▶ [EXERCISE MATERIAL]
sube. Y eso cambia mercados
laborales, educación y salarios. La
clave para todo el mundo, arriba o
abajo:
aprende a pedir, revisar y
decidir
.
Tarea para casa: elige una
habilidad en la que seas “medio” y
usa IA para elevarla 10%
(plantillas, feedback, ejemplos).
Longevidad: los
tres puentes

...

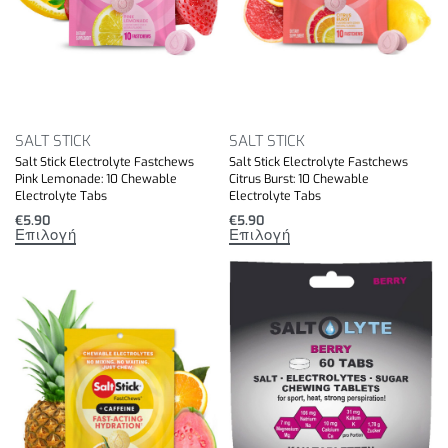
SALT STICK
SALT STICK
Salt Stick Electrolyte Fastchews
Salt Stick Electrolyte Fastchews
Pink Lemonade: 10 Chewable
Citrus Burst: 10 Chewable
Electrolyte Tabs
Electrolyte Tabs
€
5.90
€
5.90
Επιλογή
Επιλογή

---

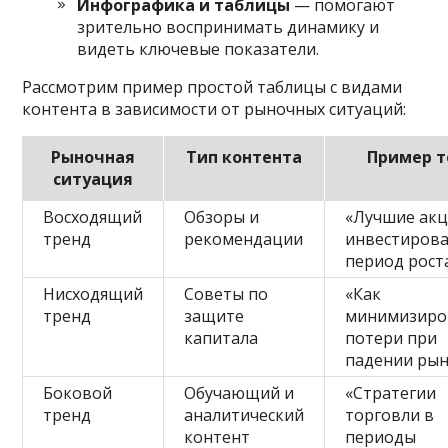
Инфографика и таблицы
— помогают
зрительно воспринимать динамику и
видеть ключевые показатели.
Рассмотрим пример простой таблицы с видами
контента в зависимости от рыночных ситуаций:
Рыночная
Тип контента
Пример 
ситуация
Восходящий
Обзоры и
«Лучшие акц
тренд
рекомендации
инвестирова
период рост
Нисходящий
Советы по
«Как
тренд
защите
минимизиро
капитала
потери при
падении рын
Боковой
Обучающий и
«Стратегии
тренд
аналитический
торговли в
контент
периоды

▶ [TASK] Since only part of the listing is wanted, copy exactly the lines from the one holding "sube. Y eso cambia mercados" to the one holding "tres puentes", both included.

▶ [PROBLEM SOLUTION]
sube. Y eso cambia mercados
laborales, educación y salarios. La
clave para todo el mundo, arriba o
abajo:
aprende a pedir, revisar y
decidir
.
Tarea para casa: elige una
habilidad en la que seas “medio” y
usa IA para elevarla 10%
(plantillas, feedback, ejemplos).
Longevidad: los
tres puentes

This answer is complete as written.